×

ニュース

旧ソ連抑留で死別の夫 遺骨 65年ぶり妻へ DNAで判明

■記者 石川昌義

 旧ソ連で抑留中、1947年に病死した益田市出身の西本三郎さん=当時(31)=の遺骨が4日、同市常盤町で暮らす妻初子さん(90)に返還された。国が2004年に現地で収集した遺骨をDNA鑑定し、身元を特定。妻への遺骨返還は、DNA鑑定が始まった2003年度以来、県内初となる。

 旧満州(中国東北部)で公務員だった西本さんは45年5月、陸軍に入隊。終戦後、旧ソ連に抑留された。肺結核を患い、旧ソ連沿海州ナホトカ市の病院で1947年12月26日に亡くなり、遺族には56年5月に死亡が伝わった。

 益田市の益田合同庁舎であった伝達式には遺族12人が出席。県高齢者福祉課の小仲浩二課長が、初子さんの孫、岡本泰久さん(41)=益田市=に遺骨を納めた箱を手渡した。

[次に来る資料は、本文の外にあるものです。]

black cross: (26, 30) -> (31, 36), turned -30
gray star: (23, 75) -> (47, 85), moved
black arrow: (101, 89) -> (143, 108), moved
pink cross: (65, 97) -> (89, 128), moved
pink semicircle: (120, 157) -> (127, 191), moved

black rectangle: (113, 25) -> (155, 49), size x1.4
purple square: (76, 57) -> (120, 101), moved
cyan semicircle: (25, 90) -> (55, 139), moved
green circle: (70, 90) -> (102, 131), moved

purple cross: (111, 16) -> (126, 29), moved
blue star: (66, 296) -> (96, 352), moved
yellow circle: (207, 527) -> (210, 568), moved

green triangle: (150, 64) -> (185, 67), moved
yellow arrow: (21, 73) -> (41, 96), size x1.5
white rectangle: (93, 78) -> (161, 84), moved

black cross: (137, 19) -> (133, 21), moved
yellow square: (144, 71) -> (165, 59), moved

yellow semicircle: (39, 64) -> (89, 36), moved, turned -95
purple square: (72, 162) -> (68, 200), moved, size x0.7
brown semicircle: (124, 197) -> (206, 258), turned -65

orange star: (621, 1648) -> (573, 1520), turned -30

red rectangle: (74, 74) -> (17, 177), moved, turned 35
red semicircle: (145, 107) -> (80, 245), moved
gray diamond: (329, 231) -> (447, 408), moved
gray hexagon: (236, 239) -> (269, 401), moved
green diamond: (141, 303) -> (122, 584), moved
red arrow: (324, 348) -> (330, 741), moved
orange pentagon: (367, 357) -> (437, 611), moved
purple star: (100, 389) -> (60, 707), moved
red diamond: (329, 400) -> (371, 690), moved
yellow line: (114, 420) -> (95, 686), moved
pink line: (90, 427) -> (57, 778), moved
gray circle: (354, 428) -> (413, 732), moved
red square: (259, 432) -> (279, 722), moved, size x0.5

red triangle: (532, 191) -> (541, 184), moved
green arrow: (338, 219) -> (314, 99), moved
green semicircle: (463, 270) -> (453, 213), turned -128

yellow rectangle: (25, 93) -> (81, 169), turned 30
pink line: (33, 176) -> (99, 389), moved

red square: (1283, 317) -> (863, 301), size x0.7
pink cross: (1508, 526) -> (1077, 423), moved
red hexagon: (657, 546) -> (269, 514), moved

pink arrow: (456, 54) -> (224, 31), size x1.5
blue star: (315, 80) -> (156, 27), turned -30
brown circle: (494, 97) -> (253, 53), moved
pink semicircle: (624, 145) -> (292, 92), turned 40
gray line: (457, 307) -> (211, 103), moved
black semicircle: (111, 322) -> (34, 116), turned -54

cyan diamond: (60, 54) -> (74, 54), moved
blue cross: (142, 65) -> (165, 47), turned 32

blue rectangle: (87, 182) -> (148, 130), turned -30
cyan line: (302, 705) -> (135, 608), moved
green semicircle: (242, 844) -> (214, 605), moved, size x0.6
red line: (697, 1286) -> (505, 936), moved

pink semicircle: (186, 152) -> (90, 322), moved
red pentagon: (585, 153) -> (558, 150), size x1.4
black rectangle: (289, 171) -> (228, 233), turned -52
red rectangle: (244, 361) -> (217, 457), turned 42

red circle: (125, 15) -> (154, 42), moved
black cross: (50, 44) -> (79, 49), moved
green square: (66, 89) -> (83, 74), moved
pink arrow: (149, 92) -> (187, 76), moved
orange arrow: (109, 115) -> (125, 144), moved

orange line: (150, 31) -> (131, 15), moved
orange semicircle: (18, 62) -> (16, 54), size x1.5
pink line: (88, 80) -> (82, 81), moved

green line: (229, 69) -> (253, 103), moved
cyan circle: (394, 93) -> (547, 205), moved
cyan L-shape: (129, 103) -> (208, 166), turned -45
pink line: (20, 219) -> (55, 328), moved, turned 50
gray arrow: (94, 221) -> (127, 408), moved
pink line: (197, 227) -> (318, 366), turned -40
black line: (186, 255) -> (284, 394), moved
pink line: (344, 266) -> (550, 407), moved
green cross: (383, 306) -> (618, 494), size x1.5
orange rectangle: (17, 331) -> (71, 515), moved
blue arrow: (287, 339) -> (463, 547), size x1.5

 旧満州から引き揚げ、益田商工会議所で働きながら娘を育てた初子さん。56年に届いた白木の箱には、髪と爪が入っていたという。遺骨を受け取った初子さんは「満州で別れてから65年、忘れることはなかった。今まで待ったかいがあった」と、夫の遺影を手に目を潤ませた。

 遺骨は国が派遣した収集団が2004年7月9日、ナホトカ市で収集した。県によると、終戦後に旧ソ連で亡くなった県内を本籍地とする軍人は823人。DNA鑑定で身元が判明し、遺族に遺骨を引き渡したのは、西本さんで14件目となる。